1台だけの成功や失敗を全端末の結論にはできません。また、Protonで動作してもLinuxネイティブ版が存在することにはならず、macOS対応の証拠にもなりません。対象OSと利用した互換レイヤーを必ず併記します。
Steam Deck情報の証拠境界
検証結果を公開するときは、「起動した」「遊べた」のような幅の広い言葉だけにせず、確認できた範囲と未確認項目を分けます。短時間の序盤試験なら終盤の負荷、長時間のスリープ、Cloud競合については結論を出せません。ゲーム更新、SteamOS更新、Proton更新のいずれかが変わった結果は新しい条件として扱い、以前の判定日も残します。
外部ディスプレイ、ドック、Bluetooth機器を使った結果は、携帯状態とは別に記録します。特定のProton版でのみ成功した場合も、既定設定で成功したようには書きません。この区別があれば、Valveの公式評価が後から変化したときにも、何が改善または後退したのかを追跡できます。

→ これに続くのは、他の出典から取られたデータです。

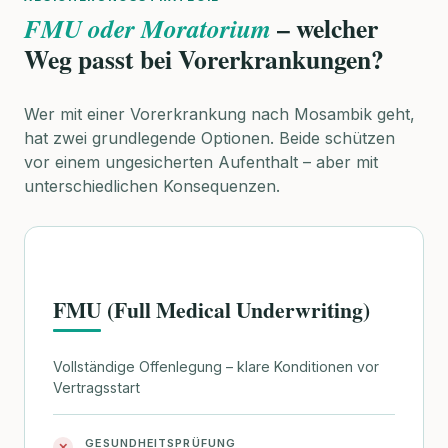
– welcher
FMU oder Moratorium
Weg passt bei Vorerkrankungen?
Wer mit einer Vorerkrankung nach Mosambik geht,
hat zwei grundlegende Optionen. Beide schützen
vor einem ungesicherten Aufenthalt – aber mit
unterschiedlichen Konsequenzen.
FMU (Full Medical Underwriting)
Vollständige Offenlegung – klare Konditionen vor
Vertragsstart
GESUNDHEITSPRÜFUNG
✕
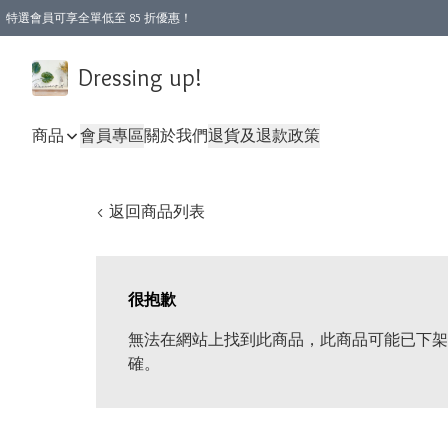
特選會員可享全單低至 85 折優惠！
Dressing up!
商品
會員專區
關於我們
退貨及退款政策
< 返回商品列表
很抱歉
無法在網站上找到此商品，此商品可能已下架
確。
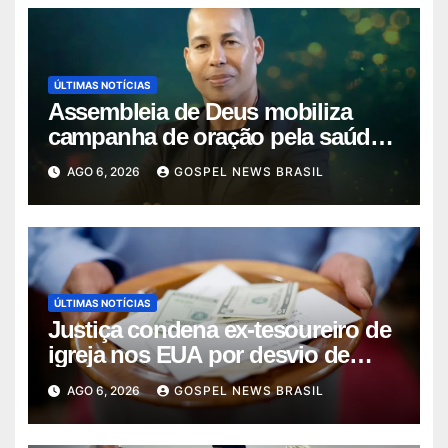
ÚLTIMAS NOTÍCIAS
Assembleia de Deus mobiliza
campanha de oração pela saúde
do pas…
AGO 6, 2026
GOSPEL NEWS BRASIL
ÚLTIMAS NOTÍCIAS
Justiça condena ex-tesoureiro de
igreja nos EUA por desvio de
quas…
AGO 6, 2026
GOSPEL NEWS BRASIL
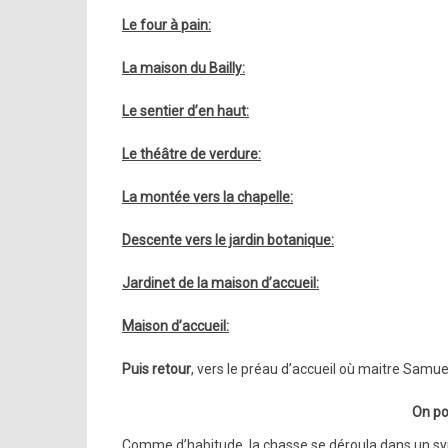
Le four à pain:
La maison du Bailly:
Le sentier d’en haut:
Le théâtre de verdure:
La montée vers la chapelle:
Descente vers le jardin botanique:
Jardinet de la maison d’accueil:
Maison d’accueil:
Puis retour
, vers le préau d’accueil où maitre Samuelo
On po
Comme d’habitude, la chasse se déroula dans un sym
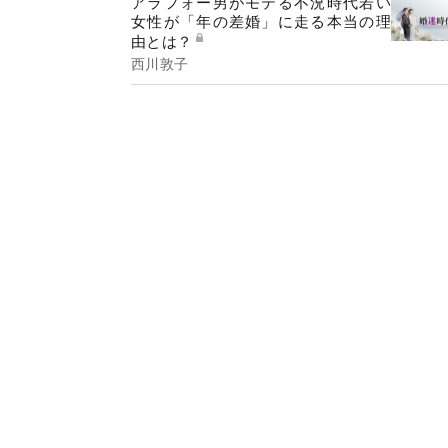
アラフォー男がモテる不況時代若い
女性が「年の差婚」に走る本当の理
由とは？
西川敦子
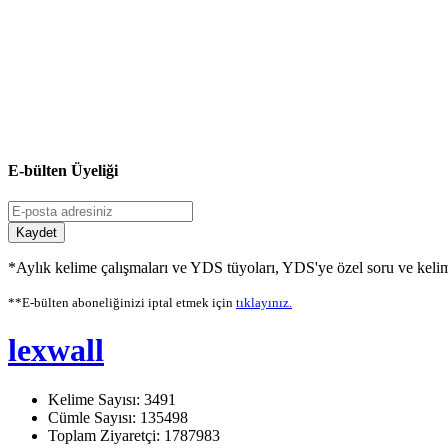
E-bülten Üyeliği
Kaydet
*Aylık kelime çalışmaları ve YDS tüyoları, YDS'ye özel soru ve kelime
**E-bülten aboneliğinizi iptal etmek için
tıklayınız.
lexwall
Kelime Sayısı: 3491
Cümle Sayısı: 135498
Toplam Ziyaretçi: 1787983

Steamストアから確認できるのは、Windows向けネイティブ動作環境、フルコントローラーサポート、Steam Cloud、訂正済みのデスクトップPC目標です。2026年8月1日の確認時点では、Steam Deck評価も公式のProton試験結果も確認できませんでした。携帯機向け設定、fps、電池持ち、スリープ復帰、画面表示、映像コーデックに関する結論は、公開版の直接試験または日付のあるValve評価が出るまで保留です。